Let me share a couple of requirements to consider if you plan to use biometrics as a way to enforce security. Any form of biometric information taken absolutely must stay local
to the device where it was acquired, and the authentication of this information also must be performed on this device
. Ideally, there should be a two-step authorization method for anything remote (but most of us consider this a lot of trouble).
Databases like the OPM database are going to exist, are essential to our modern society, and I am pretty sure the operators thought it was secure. I have been the victim of password theft in the past largely because I did something stupid. In fact, the simplest hack I ever experienced was a rogue program running on my system that popped up and simply asked for my password. Silly me, I just entered it! Fortunately, once I found out, I was able to change it…not so easy with biometrics. I wonder what I would do if one day my tablet simply asked me to touch and hold my finger on the fingerprint pad and look into the camera for authentication. More than likely, I’d begrudgingly comply. Is it possible for someone to come up with a clever hack maybe not just like this but a means to expose my biometrics? Could they become like a “scarlet letter” where I had to have a list of disclaimers and warning? How will the victims of the OPM hack be impacted?
Hmmm…I can’t change any of my biometrics, so for now no biometrics for me! At least not until I am convinced this isn’t possible. “FAT chance”…but I will research it more. Food for thought!
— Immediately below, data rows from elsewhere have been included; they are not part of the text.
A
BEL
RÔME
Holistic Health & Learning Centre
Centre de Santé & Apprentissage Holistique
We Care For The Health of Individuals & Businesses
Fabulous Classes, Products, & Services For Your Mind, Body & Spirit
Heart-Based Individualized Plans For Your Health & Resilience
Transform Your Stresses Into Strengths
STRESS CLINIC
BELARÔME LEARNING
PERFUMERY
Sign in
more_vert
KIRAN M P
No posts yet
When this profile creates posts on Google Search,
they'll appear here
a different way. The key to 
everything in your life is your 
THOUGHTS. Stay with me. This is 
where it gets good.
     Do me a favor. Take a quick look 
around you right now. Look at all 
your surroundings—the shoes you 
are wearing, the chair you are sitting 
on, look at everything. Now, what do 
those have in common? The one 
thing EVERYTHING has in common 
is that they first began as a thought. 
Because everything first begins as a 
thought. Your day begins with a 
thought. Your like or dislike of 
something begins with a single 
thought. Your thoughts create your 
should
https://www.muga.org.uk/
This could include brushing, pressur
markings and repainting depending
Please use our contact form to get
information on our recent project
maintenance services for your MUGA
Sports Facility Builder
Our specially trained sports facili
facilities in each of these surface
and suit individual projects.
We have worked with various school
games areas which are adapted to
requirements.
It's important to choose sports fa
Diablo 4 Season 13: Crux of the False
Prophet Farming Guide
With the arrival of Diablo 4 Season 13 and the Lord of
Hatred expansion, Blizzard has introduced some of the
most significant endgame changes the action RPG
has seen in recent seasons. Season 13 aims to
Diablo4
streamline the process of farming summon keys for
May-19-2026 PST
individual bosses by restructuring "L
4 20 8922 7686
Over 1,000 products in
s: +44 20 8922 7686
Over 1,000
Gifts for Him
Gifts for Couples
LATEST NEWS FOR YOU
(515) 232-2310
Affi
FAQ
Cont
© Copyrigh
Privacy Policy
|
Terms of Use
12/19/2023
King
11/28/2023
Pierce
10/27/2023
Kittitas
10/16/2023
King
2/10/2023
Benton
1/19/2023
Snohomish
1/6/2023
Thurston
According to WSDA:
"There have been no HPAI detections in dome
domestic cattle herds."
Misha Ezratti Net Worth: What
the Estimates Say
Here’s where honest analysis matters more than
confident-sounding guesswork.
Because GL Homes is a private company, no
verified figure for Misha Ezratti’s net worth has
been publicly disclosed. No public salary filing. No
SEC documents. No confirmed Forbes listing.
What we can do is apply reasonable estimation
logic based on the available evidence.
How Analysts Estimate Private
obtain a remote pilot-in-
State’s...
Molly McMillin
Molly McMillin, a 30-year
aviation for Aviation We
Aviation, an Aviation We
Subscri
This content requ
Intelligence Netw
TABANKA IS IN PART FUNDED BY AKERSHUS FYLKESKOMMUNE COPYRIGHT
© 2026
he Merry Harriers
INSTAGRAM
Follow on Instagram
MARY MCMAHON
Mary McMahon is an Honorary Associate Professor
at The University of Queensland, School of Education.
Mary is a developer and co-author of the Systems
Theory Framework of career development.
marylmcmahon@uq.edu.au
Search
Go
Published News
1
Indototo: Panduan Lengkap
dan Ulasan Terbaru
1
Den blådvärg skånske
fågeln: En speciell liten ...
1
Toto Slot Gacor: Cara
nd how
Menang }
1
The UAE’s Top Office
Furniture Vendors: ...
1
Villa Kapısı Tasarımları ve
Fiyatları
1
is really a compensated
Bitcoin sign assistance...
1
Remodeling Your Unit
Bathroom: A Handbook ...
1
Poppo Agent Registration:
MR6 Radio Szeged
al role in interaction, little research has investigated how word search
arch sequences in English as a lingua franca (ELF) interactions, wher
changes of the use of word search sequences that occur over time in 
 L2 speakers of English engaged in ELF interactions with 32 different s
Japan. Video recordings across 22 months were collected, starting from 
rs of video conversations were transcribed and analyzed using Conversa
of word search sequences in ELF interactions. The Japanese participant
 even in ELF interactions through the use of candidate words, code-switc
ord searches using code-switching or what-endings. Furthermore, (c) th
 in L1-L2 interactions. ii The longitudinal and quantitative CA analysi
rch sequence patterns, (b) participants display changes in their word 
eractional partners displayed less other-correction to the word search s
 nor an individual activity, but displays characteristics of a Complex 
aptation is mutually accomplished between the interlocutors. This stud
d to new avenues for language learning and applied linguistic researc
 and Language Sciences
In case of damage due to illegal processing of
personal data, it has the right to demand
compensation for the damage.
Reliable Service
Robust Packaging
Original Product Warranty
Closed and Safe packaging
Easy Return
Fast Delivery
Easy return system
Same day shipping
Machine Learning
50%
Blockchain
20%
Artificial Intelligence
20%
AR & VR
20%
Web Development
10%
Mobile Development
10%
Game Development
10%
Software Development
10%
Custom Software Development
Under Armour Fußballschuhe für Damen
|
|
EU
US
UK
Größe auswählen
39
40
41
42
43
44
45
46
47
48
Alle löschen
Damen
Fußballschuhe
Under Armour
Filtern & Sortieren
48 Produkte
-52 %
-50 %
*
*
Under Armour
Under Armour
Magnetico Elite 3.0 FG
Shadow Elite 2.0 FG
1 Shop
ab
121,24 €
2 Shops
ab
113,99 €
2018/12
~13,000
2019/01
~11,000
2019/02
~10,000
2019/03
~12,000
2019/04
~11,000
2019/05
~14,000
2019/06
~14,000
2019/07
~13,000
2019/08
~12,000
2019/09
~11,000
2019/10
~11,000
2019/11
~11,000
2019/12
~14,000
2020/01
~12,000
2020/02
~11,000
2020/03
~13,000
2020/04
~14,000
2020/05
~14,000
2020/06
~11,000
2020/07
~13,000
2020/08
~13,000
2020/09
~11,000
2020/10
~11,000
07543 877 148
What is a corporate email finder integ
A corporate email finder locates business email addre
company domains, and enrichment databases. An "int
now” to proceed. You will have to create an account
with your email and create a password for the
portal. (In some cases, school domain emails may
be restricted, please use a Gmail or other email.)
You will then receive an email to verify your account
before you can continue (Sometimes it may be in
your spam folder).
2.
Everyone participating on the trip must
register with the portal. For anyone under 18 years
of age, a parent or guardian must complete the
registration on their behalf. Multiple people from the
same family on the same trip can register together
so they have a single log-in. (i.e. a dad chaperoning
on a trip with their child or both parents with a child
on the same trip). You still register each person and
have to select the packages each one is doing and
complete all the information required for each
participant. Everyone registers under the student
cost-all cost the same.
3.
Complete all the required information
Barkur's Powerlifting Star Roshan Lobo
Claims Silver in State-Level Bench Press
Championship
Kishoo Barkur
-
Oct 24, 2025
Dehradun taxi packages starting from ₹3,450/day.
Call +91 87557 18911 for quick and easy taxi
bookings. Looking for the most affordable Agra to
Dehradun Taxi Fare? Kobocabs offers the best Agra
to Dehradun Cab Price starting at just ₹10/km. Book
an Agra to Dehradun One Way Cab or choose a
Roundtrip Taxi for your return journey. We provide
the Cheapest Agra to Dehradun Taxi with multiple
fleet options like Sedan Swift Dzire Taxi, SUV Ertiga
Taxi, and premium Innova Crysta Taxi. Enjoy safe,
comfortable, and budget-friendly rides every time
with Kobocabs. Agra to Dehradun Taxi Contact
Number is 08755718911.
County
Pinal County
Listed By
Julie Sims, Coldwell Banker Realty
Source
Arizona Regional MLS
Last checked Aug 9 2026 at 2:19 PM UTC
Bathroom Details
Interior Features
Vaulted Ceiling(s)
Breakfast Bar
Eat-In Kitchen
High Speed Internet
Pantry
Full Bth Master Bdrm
Disclaimer: The views and opinions represented in this work are mine and mine alone. They do not knowingly represent the views of any other individual or individuals living, dead, or otherwise. I make NO guarantee as to their accuracy NOR are they necessarily an accurate predictor of the future. They are the product of a partially lucid mind resulting from nearly four decades of fun in the information technology industry and the long term impact of said chaos. You should read them, possibly understand them, and immediately discard them…Other than that, I hope you find them useful.